Cannot even run the smallest model on system RAM?
Posted by FloJak2004@reddit | LocalLLaMA | View on Reddit | 22 comments

I am a bit confused. I am trying to run small LLMs on my Unraid server within the Ollama docker, using just the CPU and 16GB of system RAM.
Got Ollama up and running, but even when pulling the smallest models like Qwen 3 0.6B with Q4_K_M quantization, Ollama tells me I need way more RAM than I have left to spare. Why is that? Should this model not be running on any potato? Does this have to do with context overhead?
Sorry if this is a stupid question, I am trying to learn more about this and cannot find the solution anywhere else.
GortKlaatu_@reddit
What about just running: ollama run qwen3:0.6b
FloJak2004@reddit (OP)
You are correct, that works out of the box just fine! Interesting
yoracale@reddit
It's because we set the context length higher by default. You can turn it off if you'd like!
hainesk@reddit
For your reference, when I run your command, Ollama shows it‘s using 13GB. It goes down to 7.3GB if I set Num parallel to 1., setting flash attention does the same thing. Setting both flash attention, num parallel and Q8 KV cache brings it down to 4.1GB.
These are the environment variables I use in the Ollama service file (sudo systemctl edit Ollama.service).
Environment="OLLAMA_FLASH_ATTENTION=1"
Environment="OLLAMA_NUM_PARALLEL=1"
Environment="OLLAMA_KV_CACHE_TYPE=q8_0"
Environment="OLLAMA_HOST=0.0.0.0"
Environment="OLLAMA_ORIGINS=*"
techmago@reddit
try this.
Environment="OLLAMA_FLASH_ATTENTION=1"
Environment="OLLAMA_KV_CACHE_TYPE=q8_0"
FloJak2004@reddit (OP)
Thanks for the detailed guide! I'll try this if I can somehow find this directory. I am running Ollama inside a docker container and am somewhat of a Linux noob unfortunately.
techmago@reddit
ohh is a docker run.

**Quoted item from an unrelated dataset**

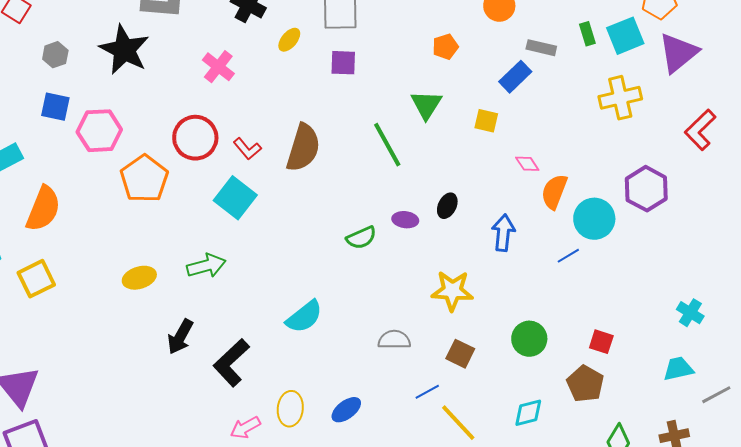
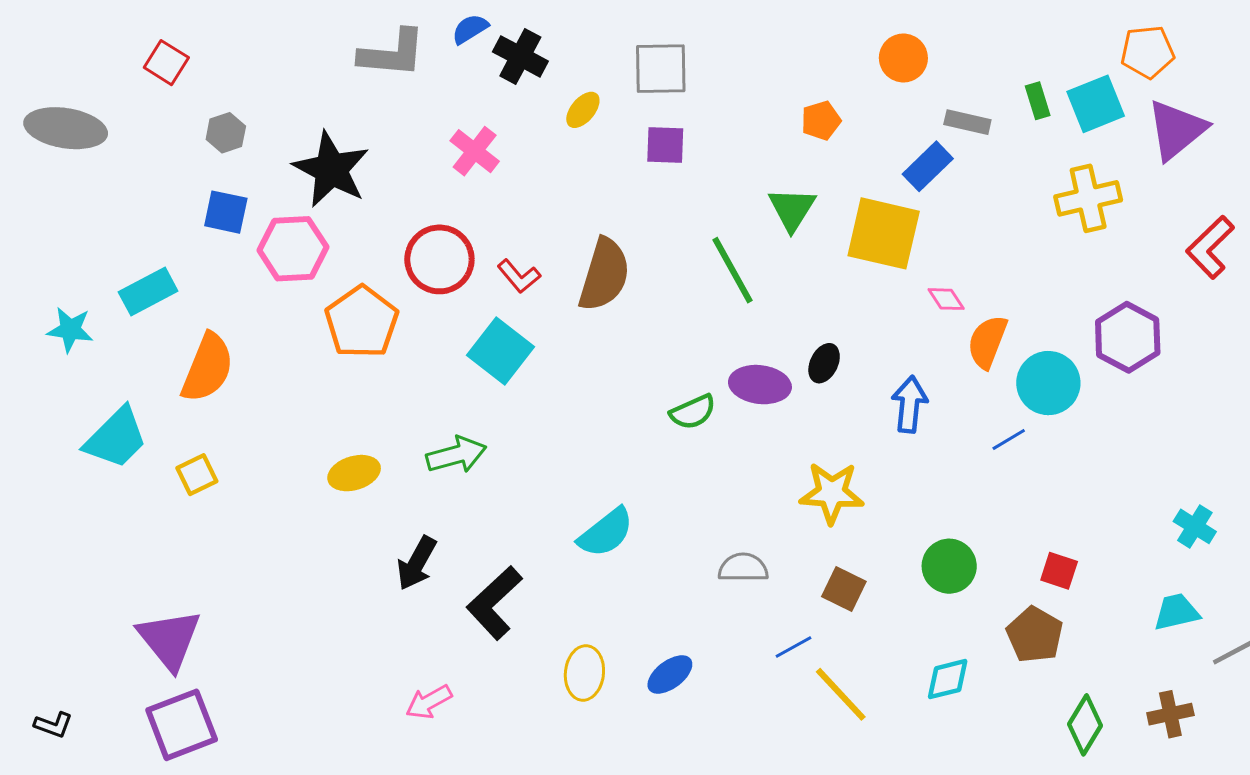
black star: (124, 50) -> (331, 169), moved
yellow square: (486, 121) -> (884, 233), size x2.0
purple ellipse: (405, 220) -> (760, 385), size x1.5
yellow square: (36, 279) -> (197, 475), size x0.7
pink arrow: (245, 428) -> (429, 702), moved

I think you should just pass as args then
docker run -d --name=ollama --restart=unless-stopped -e OLLAMA_FLASH_ATTENTION=1 -e OLLAMA_KV_CACHE_TYPE=q8_0 blablabla image
dani-doing-thing@reddit
Try lower quants or smaller ctx sizes, only 9GiB of RAM seems to be available there... Also llama.cpp will probably be lighter than ollama.

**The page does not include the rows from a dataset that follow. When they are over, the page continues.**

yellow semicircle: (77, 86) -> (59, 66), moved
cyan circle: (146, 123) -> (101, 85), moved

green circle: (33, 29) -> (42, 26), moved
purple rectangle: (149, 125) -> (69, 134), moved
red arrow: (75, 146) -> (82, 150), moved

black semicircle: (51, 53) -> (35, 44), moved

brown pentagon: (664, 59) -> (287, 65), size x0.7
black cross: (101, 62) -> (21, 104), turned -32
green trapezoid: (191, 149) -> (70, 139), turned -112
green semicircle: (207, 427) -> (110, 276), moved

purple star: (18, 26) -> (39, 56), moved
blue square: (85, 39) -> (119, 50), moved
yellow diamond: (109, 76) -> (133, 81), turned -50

There are even smaller LLMs like SmolLM...
FloJak2004@reddit (OP)
Somebody suggested simply running the official Qwen3 0.6b version - which works fine and uses minimal RAM. Maybe the Unsloth quant defaults to a larger context size and therefore is more RAM hungry?
dani-doing-thing@reddit
Could be, I'm not sure how ollama handle getting a model from a HF repo, maybe it's using the default 40960 context size?
ArsNeph@reddit
I don't know why it's doing that, but first try the official Ollama run command from their library. Also, try modifying the model file and set the context to like 8192. Secondly, if your CPU is really old it might not support AVX2 for inference. Try KoboldCPP and see if it works. If it works, it's not a problem with your rig, just some issue with Ollama
FloJak2004@reddit (OP)
Thanks! Must have something to do with the unsloth quant - like somebody already mentioned, just running the official Qwen3 0.6b works just fine for me - and with minimal RAM usage.
I use an i3 13100 on this machine.
ArsNeph@reddit
Okay, then it's almost definitely an issue with the quant, it's possible that the default context length is set to 132000 or something. Regardless, I'm glad it's working! You should be able to run Qwen 3 8B just fine on that machine. A bit of advice though, Ollama is really quite slow compared to vanilla llama.cpp, so I would recommend using that or KoboldCPP instead, once you get the hang of Ollama
Background-Ad-5398@reddit
some small models like to default to 100k context even if the model doesnt support that in practice
stddealer@reddit
Don't bother with ollama. If you want something easy to use, go for lmstudio, otherwise, just use llama.cpp.
FloJak2004@reddit (OP)
Thanks! I'll try llama.cpp . I am using LMStudio on my PC and Mac already, but wanted to have a small LLM running on my NAS for my local Open WebUI instance to connect to.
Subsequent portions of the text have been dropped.